» Exercise instructions:
What is needed is a verbatim copy of every record below, with the pictures left out.
--- Provided material ---
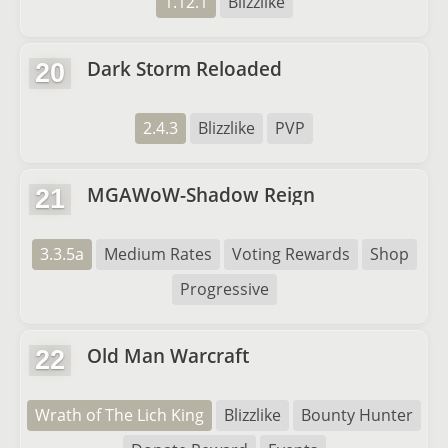
1.12.1
Blizzlike
Dark Storm Reloaded
20
2.4.3
Blizzlike
PVP
MGAWoW-Shadow Reign
21
3.3.5a
Medium Rates
Voting Rewards
Shop
Progressive
Old Man Warcraft
22
Wrath of The Lich King
Blizzlike
Bounty Hunter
---
» Task solution:
1.12.1
Blizzlike
Dark Storm Reloaded
20
2.4.3
Blizzlike
PVP
MGAWoW-Shadow Reign
21
3.3.5a
Medium Rates
Voting Rewards
Shop
Progressive
Old Man Warcraft
22
Wrath of The Lich King
Blizzlike
Bounty Hunter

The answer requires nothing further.